Ein altes Gesetz erschwert die günstige Kreditaufnahme
Doch gerade KMU oder Jungunternehmen haben häufig wenig bis gar keine Vermögenswerte, die sie der Bank als Sicherung überlassen können. Bilanzaktiven wie etwa Fahrzeuge oder Maschinen benötigen die Unternehmen meist zur Aufrechterhaltung des Betriebs und können demnach nicht als Gläubigerschutz eingesetzt werden. Grund für diese Situation ist das Faustpfandprinzip.

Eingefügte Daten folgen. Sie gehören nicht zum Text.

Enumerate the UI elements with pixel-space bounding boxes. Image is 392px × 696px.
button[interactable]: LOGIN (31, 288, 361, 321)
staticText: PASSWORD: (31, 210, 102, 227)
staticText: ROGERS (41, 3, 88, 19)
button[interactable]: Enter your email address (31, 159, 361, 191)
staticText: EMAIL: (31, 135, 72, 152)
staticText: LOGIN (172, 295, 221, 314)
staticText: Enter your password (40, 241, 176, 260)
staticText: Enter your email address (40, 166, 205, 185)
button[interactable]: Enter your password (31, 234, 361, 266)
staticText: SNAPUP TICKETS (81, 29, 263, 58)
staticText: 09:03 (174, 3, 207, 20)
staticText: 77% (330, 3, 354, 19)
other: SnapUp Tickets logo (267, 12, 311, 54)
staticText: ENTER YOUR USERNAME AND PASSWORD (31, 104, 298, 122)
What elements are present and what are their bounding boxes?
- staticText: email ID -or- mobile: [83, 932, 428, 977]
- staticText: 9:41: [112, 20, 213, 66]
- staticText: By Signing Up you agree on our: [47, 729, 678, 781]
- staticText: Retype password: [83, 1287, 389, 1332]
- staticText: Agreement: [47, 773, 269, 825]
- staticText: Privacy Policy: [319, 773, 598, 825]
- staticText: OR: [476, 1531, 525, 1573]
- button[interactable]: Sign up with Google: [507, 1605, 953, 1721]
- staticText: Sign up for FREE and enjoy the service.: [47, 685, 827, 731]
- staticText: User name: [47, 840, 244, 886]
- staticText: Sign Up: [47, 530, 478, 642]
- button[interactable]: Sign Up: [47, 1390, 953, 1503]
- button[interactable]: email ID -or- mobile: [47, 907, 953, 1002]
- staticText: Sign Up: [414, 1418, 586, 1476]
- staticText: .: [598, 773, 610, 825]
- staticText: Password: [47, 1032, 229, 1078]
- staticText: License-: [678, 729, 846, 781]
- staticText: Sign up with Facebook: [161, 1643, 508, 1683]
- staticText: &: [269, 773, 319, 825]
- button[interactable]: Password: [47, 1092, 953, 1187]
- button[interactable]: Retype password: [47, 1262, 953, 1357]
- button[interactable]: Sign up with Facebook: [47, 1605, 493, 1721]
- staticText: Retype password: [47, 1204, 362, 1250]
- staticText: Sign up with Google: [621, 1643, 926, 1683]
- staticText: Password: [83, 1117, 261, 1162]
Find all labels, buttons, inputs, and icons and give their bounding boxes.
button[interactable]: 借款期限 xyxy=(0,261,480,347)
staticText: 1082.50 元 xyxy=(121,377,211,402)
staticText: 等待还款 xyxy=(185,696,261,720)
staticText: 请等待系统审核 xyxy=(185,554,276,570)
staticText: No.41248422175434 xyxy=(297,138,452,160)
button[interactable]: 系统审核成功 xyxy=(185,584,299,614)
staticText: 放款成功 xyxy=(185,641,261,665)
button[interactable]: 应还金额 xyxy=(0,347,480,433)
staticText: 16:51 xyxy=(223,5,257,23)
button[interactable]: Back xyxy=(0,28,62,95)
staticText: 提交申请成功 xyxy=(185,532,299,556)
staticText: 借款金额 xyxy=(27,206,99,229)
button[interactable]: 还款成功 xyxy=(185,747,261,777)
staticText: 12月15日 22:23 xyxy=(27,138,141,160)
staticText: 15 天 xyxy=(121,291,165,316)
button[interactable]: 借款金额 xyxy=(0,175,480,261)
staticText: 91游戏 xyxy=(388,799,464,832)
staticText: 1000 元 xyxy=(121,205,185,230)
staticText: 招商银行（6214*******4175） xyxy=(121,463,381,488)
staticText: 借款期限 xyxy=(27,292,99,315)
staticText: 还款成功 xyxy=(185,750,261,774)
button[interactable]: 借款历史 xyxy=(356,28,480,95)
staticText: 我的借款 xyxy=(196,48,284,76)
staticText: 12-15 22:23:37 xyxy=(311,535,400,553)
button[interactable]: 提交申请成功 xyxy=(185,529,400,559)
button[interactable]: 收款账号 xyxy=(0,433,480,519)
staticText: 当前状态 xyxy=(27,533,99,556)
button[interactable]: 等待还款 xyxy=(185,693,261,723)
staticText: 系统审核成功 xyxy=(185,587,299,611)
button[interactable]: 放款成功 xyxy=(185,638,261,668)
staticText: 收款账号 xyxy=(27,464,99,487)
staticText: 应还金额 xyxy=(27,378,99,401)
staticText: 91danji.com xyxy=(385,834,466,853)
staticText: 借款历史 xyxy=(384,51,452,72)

Dieses Prinzip wurde in der Schweiz 1881 eingeführt. Es diente damals als Gläubigerschutz, indem potenzielle Gläubiger davor bewahrt werden sollten, einen Schuldner aufgrund seines Besitzes falsch einzuschätzen und ihm zu viel Kredit zu gewähren. Denn liegt ein Gut physisch in der Obhut der Bank oder eines anderen Gläubigers, kann es von dem Unternehmen nicht für weitere Kredite als Sicherheit eingesetzt werden. Allerdings wurden mit der Zeit verschiedene Instrumente geschaffen, welche die Verbindung zwischen Besitz und Vermögen aufweichen. Allgemein bekannt ist beispielsweise das Grundbuch für den Eintrag von Hypotheken, also Sicherheiten an Immobilien. Für Mobilien, das heisst bewegliche Objekte, kann beispielsweise ein Eigentumsvorbehalt im Eigentumsvorbehaltsregister eingetragen werden, wenn ein Objekt abgezahlt wird. Damit deklarieren Gläubiger und Schuldner offiziell, dass sich ein bewegliches Gut zwar bereits im Besitz des Schuldners befindet, es aber – bis zur vollständigen Bezahlung – noch das Eigentum des Gläubigers ist. Im Falle eines Konkurses des Schuldners fällt dieses Objekt nicht in die sogenannte Konkursmasse, sondern wird für den Gläubiger ausgesondert. Dieser Eintrag ins Register hat Publizitätswirkung, das heisst, auch potenzielle neue Gläubiger können das Register einsehen. Dennoch ist dieses Vorgehen praxisuntauglich, denn in der Schweiz gibt es ganze 400 separate, nicht digitale und nicht miteinander verbundene Register, was eine zielgerichtete Suche verunmöglicht.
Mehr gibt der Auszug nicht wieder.